DKIM public key & DKIM from DNS are the same but don't match because of spacing

Question

Please take a look at this picture of mail-tester.com saying that Your DKIM signature is not valid.

As you can see, the DKIM signature and public key are identical in term of text (characters) but the only problem is the spaces between them. I do not know how to fix this, or what is the proper way to edit a DKIM from zone record. Currently, I try to copy the DKIM signature shown in the page and manually paste it over to the DNS TXT record (public key). After refreshing the page, it passes the test, but after making another request, the spaces disappear and the test failed again.

What is the correct way to correct the DKIM public key so it matches the DKIM of the signature?

Thank you.

Answer 1

The DKIM signature and the DKIM public key are not supposed to be identical.

You should have a pair of keys: a private key and a public key. The public key goes to the DNS TXT record. The private key is never published as-is: it is used by the mail server to create digital signatures for outgoing emails: this signature should be unique for each outgoing email.

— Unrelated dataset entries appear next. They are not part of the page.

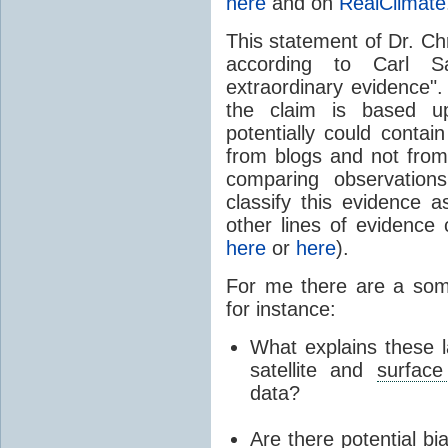
here
and on
RealClimate
This statement of Dr. Chr
according to Carl Sa
extraordinary evidence".
the claim is based up
potentially could contai
from blogs and not fro
comparing observation
classify this evidence a
other lines of evidence 
here
or
here
).
For me there are a some
for instance:
What explains these l
satellite and
surface
data?
Are there potential bia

The math behind the public-key cryptography ensures that only the holder of the private key can create DKIM signatures for the domain, but anyone with access to the private key can verify those signatures.

Verifying a DKIM signature does not mean just comparing the signature in an email to a DNS record to see if they match; instead, the verifier must use the public key from the DNS record to decrypt the b= part of the signature: if the decryption result matches a hash calculated in a specific way from the message body & headers, then the signature is genuine.